■ AIM OF THE TASK: Lines holding the word "обласна" must be located in the listing below and copied.

■ MATERIAL SUPPLIED:
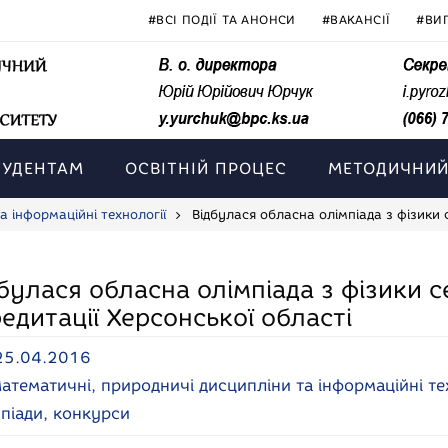
#ВСІ ПОДІЇ ТА АНОНСИ
#ВАКАНСІЇ
#ВИ
ТУДЕНТАМ
ОСВІТНІЙ ПРОЦЕС
МЕТОДИЧНИЙ
а інформаційні технології
Відбулася обласна олімпіада з фізики с
булася обласна олімпіада з фізики сер
едитації Херсонської області
25.04.2016
атематичні, природничі дисципліни та інформаційні те
піади, конкурси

■ EXERCISE OUTPUT:
Відбулася обласна олімпіада з фізики с
булася обласна олімпіада з фізики сер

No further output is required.